Background

Chagas disease is a zoonotic disease caused by the protozoan parasite Trypanosoma cruzi. It is transmitted to mammalian hosts through the feces of infected triatomine bugs during blood-feeding. It is a major public health problem in the Americas, with over 6 million cases in Latin America [1]. It is also of growing concern in the USA, where there are over 300,000 cases, and more active surveillance is leading to the identification of an increasing number of locally acquired infections [2, 3]. Human spillover infections derived from zoonotic transmission cycles may thus be occurring more frequently than currently acknowledged and improved surveillance should help define the risk for parasite transmission to humans. In particular, the role of dogs as sentinels for human infection has been proposed in the USA as well as in multiple settings in Latin America, since dogs represent one of the main domestic reservoir for T. cruzi parasites [4,5,6].

Trypanosoma cruzi infection in dogs has been well documented in Texas, since at least the 1980s [7, 8] and domestic transmission cycles have been identified [9]. Multiple seroprevalence studies have evidenced a significant level of infection in different canine populations, ranging from 7.4 to 18.2%, up to 57.6% in some kennels [10,11,12,13,14,15,16]. Triatomine blood meal analysis also documented that bugs frequently feed on canines in kenels [17, 18].

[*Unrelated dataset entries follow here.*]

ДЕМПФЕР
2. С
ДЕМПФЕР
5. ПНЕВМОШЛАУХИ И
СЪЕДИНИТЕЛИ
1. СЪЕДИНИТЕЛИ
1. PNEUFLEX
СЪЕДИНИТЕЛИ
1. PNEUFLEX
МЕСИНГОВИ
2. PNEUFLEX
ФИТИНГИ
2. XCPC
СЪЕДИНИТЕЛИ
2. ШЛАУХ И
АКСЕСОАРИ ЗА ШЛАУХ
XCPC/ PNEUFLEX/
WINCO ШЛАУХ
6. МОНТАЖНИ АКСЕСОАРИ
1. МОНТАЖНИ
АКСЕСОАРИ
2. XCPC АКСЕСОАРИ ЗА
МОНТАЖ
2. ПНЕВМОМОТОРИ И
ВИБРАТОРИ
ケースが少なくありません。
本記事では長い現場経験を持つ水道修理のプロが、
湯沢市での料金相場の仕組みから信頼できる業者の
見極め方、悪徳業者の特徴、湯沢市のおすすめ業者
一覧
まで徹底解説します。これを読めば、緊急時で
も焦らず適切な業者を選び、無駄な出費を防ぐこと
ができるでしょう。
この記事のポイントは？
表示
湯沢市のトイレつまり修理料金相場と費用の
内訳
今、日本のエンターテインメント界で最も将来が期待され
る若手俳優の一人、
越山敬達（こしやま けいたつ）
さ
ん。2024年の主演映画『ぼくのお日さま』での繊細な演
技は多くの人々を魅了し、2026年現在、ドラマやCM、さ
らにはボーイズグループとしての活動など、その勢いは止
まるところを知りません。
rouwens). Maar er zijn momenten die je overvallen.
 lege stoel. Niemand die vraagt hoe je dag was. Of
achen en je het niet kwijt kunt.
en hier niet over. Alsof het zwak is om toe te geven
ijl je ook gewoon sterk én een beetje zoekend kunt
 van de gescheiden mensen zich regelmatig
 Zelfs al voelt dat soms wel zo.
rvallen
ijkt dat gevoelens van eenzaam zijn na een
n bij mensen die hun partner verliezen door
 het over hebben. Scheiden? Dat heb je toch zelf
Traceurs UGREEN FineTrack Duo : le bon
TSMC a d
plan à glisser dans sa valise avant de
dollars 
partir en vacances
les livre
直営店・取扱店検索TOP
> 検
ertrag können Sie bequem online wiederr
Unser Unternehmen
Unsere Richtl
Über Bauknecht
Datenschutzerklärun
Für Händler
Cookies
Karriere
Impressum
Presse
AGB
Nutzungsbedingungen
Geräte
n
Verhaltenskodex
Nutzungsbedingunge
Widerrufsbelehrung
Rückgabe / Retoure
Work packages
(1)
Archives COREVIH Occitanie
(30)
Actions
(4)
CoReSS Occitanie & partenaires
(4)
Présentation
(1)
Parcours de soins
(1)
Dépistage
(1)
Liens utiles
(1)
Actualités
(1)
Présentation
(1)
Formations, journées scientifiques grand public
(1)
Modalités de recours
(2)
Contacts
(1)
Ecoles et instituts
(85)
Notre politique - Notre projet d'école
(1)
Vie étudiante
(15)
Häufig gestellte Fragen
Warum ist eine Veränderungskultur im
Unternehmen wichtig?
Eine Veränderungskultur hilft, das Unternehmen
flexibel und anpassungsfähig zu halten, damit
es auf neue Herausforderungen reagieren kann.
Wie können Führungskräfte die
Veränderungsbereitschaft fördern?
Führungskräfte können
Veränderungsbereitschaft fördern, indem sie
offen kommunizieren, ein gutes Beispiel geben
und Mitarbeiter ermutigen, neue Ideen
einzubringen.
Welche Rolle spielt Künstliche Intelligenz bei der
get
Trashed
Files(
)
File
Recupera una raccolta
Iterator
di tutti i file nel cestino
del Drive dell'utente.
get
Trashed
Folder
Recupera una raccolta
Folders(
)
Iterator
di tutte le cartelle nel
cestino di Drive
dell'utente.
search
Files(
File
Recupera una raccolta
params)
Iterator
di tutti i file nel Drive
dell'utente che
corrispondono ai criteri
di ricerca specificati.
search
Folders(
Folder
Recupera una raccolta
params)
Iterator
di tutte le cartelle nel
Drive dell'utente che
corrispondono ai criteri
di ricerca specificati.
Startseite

Nonetheless, in spite of the extensive distribution of triatomine vectors in the southern half of the USA and a wide distribution of zoonotic T. cruzi infection in a wide range of mammalian species, only a limited number of studies have been conducted outside of Texas [7, 15, 19,20,21,22]. The first canine case in Louisiana was reported in 1980 [23], and a few subsequent studies reported a seroprevalence of 1.1% in domestic dogs in New Orleans [24], 2.3% in dogs from animal shelters and 4.7% in rural dogs [25], and 12–62% in some kennels [26], making it difficult to extrapolate such data. Occasional cases of canine T. cruzi infection have also been reported in other states such as Oklahoma [27] and Virginia [28,29,30]. Thus, the current magnitude of canine infection with T. cruzi in the USA is difficult to establish, in spite of the multiple reports indicating that infection is present [15].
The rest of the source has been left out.